+++ SUPPLIED RECORDS
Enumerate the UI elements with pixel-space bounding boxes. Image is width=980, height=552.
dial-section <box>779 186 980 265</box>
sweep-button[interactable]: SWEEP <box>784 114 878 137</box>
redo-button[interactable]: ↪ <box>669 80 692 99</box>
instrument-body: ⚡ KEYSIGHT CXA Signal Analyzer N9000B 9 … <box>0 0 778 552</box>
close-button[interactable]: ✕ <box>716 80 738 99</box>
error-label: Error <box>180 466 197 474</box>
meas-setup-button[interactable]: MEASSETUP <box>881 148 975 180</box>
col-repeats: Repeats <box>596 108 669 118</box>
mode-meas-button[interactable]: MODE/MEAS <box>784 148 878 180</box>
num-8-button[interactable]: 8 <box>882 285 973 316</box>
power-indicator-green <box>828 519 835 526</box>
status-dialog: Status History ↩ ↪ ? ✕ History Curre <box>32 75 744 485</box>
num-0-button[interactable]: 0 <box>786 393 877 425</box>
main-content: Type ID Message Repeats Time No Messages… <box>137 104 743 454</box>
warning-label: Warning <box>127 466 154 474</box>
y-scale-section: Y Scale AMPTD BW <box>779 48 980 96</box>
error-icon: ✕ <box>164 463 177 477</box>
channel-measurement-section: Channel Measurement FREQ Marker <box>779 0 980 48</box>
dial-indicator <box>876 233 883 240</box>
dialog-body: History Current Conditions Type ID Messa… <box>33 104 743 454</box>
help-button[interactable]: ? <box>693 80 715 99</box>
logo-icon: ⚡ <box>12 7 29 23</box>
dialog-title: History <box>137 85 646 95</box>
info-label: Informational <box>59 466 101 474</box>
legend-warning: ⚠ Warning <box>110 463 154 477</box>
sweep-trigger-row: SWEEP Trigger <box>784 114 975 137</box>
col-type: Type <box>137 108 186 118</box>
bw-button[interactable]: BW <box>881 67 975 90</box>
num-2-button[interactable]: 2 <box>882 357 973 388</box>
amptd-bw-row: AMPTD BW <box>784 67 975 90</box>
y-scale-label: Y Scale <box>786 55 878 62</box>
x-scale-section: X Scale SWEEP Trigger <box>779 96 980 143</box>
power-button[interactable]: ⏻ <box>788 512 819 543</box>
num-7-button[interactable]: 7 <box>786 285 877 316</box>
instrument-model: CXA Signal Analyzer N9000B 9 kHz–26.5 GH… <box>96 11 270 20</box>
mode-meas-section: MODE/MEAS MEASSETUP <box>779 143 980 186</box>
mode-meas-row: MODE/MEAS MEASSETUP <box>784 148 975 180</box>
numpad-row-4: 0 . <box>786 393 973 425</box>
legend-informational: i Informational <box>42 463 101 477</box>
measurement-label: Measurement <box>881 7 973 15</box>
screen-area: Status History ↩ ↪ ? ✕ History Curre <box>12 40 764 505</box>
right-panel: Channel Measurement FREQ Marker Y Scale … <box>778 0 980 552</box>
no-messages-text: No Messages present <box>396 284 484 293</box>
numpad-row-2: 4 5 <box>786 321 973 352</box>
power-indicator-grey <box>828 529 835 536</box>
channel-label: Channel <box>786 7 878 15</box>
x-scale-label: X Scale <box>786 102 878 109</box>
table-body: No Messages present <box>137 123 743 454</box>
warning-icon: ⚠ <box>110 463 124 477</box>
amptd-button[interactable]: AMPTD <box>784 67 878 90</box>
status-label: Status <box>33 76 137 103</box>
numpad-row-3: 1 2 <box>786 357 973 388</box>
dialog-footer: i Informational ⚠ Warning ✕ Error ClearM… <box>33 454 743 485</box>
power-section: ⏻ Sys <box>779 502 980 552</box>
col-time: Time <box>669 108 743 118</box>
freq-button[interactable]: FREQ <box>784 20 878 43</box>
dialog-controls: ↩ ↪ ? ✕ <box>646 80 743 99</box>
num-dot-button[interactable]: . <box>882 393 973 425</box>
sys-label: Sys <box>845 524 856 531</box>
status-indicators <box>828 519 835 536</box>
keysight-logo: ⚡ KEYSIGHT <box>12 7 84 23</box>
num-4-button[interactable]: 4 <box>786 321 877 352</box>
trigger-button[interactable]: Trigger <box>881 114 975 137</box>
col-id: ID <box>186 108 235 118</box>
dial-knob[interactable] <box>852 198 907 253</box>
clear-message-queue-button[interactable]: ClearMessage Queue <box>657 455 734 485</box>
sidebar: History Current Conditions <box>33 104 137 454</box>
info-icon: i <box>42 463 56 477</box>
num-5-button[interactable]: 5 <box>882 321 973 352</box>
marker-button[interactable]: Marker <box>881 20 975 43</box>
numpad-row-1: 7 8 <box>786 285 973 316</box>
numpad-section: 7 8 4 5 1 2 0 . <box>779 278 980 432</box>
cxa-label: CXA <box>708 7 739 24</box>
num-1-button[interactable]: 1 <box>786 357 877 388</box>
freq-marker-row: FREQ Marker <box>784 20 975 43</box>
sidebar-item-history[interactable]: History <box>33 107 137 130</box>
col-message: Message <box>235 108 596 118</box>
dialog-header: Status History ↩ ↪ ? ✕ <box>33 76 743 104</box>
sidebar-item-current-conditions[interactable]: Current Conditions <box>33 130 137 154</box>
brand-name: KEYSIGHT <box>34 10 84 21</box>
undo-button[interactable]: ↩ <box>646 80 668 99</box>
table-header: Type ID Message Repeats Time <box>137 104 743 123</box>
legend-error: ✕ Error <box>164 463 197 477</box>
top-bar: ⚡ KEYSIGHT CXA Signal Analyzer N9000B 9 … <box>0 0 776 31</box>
++++++
● **PROBLEM TO SOLVE**
Each line above is to be reproduced exactly. Leave none out.

● **FINAL ANSWER**
Enumerate the UI elements with pixel-space bounding boxes. Image is width=980, height=552.
dial-section <box>779 186 980 265</box>
sweep-button[interactable]: SWEEP <box>784 114 878 137</box>
redo-button[interactable]: ↪ <box>669 80 692 99</box>
instrument-body: ⚡ KEYSIGHT CXA Signal Analyzer N9000B 9 … <box>0 0 778 552</box>
close-button[interactable]: ✕ <box>716 80 738 99</box>
error-label: Error <box>180 466 197 474</box>
meas-setup-button[interactable]: MEASSETUP <box>881 148 975 180</box>
col-repeats: Repeats <box>596 108 669 118</box>
mode-meas-button[interactable]: MODE/MEAS <box>784 148 878 180</box>
num-8-button[interactable]: 8 <box>882 285 973 316</box>
power-indicator-green <box>828 519 835 526</box>
status-dialog: Status History ↩ ↪ ? ✕ History Curre <box>32 75 744 485</box>
num-0-button[interactable]: 0 <box>786 393 877 425</box>
main-content: Type ID Message Repeats Time No Messages… <box>137 104 743 454</box>
warning-label: Warning <box>127 466 154 474</box>
y-scale-section: Y Scale AMPTD BW <box>779 48 980 96</box>
error-icon: ✕ <box>164 463 177 477</box>
channel-measurement-section: Channel Measurement FREQ Marker <box>779 0 980 48</box>
dial-indicator <box>876 233 883 240</box>
dialog-body: History Current Conditions Type ID Messa… <box>33 104 743 454</box>
help-button[interactable]: ? <box>693 80 715 99</box>
logo-icon: ⚡ <box>12 7 29 23</box>
dialog-title: History <box>137 85 646 95</box>
info-label: Informational <box>59 466 101 474</box>
legend-warning: ⚠ Warning <box>110 463 154 477</box>
sweep-trigger-row: SWEEP Trigger <box>784 114 975 137</box>
col-type: Type <box>137 108 186 118</box>
bw-button[interactable]: BW <box>881 67 975 90</box>
num-2-button[interactable]: 2 <box>882 357 973 388</box>
amptd-bw-row: AMPTD BW <box>784 67 975 90</box>
y-scale-label: Y Scale <box>786 55 878 62</box>
x-scale-section: X Scale SWEEP Trigger <box>779 96 980 143</box>
power-button[interactable]: ⏻ <box>788 512 819 543</box>
num-7-button[interactable]: 7 <box>786 285 877 316</box>
instrument-model: CXA Signal Analyzer N9000B 9 kHz–26.5 GH… <box>96 11 270 20</box>
mode-meas-section: MODE/MEAS MEASSETUP <box>779 143 980 186</box>
mode-meas-row: MODE/MEAS MEASSETUP <box>784 148 975 180</box>
numpad-row-4: 0 . <box>786 393 973 425</box>
legend-informational: i Informational <box>42 463 101 477</box>
measurement-label: Measurement <box>881 7 973 15</box>
screen-area: Status History ↩ ↪ ? ✕ History Curre <box>12 40 764 505</box>
right-panel: Channel Measurement FREQ Marker Y Scale … <box>778 0 980 552</box>
no-messages-text: No Messages present <box>396 284 484 293</box>
numpad-row-2: 4 5 <box>786 321 973 352</box>
power-indicator-grey <box>828 529 835 536</box>
channel-label: Channel <box>786 7 878 15</box>
x-scale-label: X Scale <box>786 102 878 109</box>
table-body: No Messages present <box>137 123 743 454</box>
warning-icon: ⚠ <box>110 463 124 477</box>
amptd-button[interactable]: AMPTD <box>784 67 878 90</box>
status-label: Status <box>33 76 137 103</box>
numpad-row-3: 1 2 <box>786 357 973 388</box>
dialog-footer: i Informational ⚠ Warning ✕ Error ClearM… <box>33 454 743 485</box>
power-section: ⏻ Sys <box>779 502 980 552</box>
col-time: Time <box>669 108 743 118</box>
freq-button[interactable]: FREQ <box>784 20 878 43</box>
dialog-controls: ↩ ↪ ? ✕ <box>646 80 743 99</box>
num-dot-button[interactable]: . <box>882 393 973 425</box>
sys-label: Sys <box>845 524 856 531</box>
status-indicators <box>828 519 835 536</box>
keysight-logo: ⚡ KEYSIGHT <box>12 7 84 23</box>
num-4-button[interactable]: 4 <box>786 321 877 352</box>
trigger-button[interactable]: Trigger <box>881 114 975 137</box>
col-id: ID <box>186 108 235 118</box>
dial-knob[interactable] <box>852 198 907 253</box>
clear-message-queue-button[interactable]: ClearMessage Queue <box>657 455 734 485</box>
sidebar: History Current Conditions <box>33 104 137 454</box>
info-icon: i <box>42 463 56 477</box>
num-5-button[interactable]: 5 <box>882 321 973 352</box>
marker-button[interactable]: Marker <box>881 20 975 43</box>
numpad-row-1: 7 8 <box>786 285 973 316</box>
numpad-section: 7 8 4 5 1 2 0 . <box>779 278 980 432</box>
cxa-label: CXA <box>708 7 739 24</box>
num-1-button[interactable]: 1 <box>786 357 877 388</box>
freq-marker-row: FREQ Marker <box>784 20 975 43</box>
sidebar-item-history[interactable]: History <box>33 107 137 130</box>
col-message: Message <box>235 108 596 118</box>
dialog-header: Status History ↩ ↪ ? ✕ <box>33 76 743 104</box>
sidebar-item-current-conditions[interactable]: Current Conditions <box>33 130 137 154</box>
brand-name: KEYSIGHT <box>34 10 84 21</box>
undo-button[interactable]: ↩ <box>646 80 668 99</box>
table-header: Type ID Message Repeats Time <box>137 104 743 123</box>
legend-error: ✕ Error <box>164 463 197 477</box>
top-bar: ⚡ KEYSIGHT CXA Signal Analyzer N9000B 9 … <box>0 0 776 31</box>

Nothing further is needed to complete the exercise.